I’ve recently been building the Mongoose 2000 “group composition” tool that the researchers will use for recording information about a whole pack of mongooses (and synchronise data via a Raspberry Pi providing a local wifi node) in their field site in Uganda. As I wrote a bit about before, one of the interesting things about this project is that the interface design has to focus on long term speed and flexibility over immediate ease of use. In this way it seems appropriate that it’s moving in the direction of a musical interface rather than a normal touch screen interface. The different colours in the mongoose selectors show which individuals are present and which have data recorded from them already, the screenshot below is the section where they record relationships between the adult females (at the top) and adult males that may be guarding – or pestering them (below). At the same time, they need to be able to record events that may be occurring with the pack as a whole – in this case an interaction with another pack of mongeese.
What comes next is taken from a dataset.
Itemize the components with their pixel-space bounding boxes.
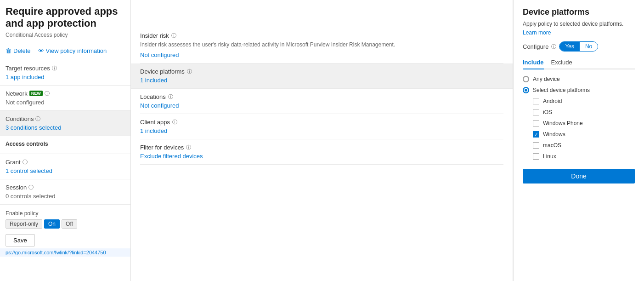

The Heliconius Butterfly Wing Pattern Evolver game is finished and ready for it’s debut as part of the Butterfly Evolution Exhibit at the Royal Society Summer Exhibition 2014. Read more about the scientific context on the researcher’s website, and click the image above to play the game.
The source code is here, it’s the first time I’ve used WebGL for a game, and it’s using the browser version of fluxus. It worked out pretty well, even to the extent that the researchers could edit the code themselves to add new explanation screens for the genetics. Like any production code it has niggles, here’s the function to render a butterfly:
(define (render-butterfly s)
;; set tex based on index
(texture (list-ref test-tex (butterfly-texture s)))
;; move to location
(translate (butterfly-pos s))
;; point towards direction
(maim (vnormalise (butterfly-dir s)) (vector 0 0 1))
(rotate (vector 0 90 90)) ;; angle correctly
(scale (vector 0.5 0.5 0.5)) ;; make smaller
(draw-obj 4) ;; draw the body
(with-state ;; draw the wings in a new state
(rotate (vector 180 0 0))
(translate (vector 0 0 -0.5)) ;; position and angle right
;; calculate the wing angle based on speed
(let ((a (- 90 (* (butterfly-flap-amount s)
(+ 1 (sin (* (butterfly-speed s)
(+ (butterfly-fuzz s)
(rotate (vector 0 0 a))
(draw-obj 3)) ;; draw left wing
(scale (vector 1 -1 1)) ;; flip
(rotate (vector 0 0 a))
(draw-obj 3)))))) ;; draw right wing
There is only immediate mode rendering at the moment, so the transforms are not optimised and little things like draw-obj takes an id of a preloaded chunk of geometry, rather than specifying it by name need to be fixed. However it works well and the thing that was most successful was welding together the Nightjar Game Engine (HTML5 canvas) with fluxus (WebGL) and using them together. This works by having two canvas elements drawn over each other – all the 2D (text, effects and graphs) are drawn using canvas, and the butterflies are drawn in 3D with WebGL. The render loops are run simultaneously with some extra commands to get the canvas pixel coordinates of objects drawn in 3D space.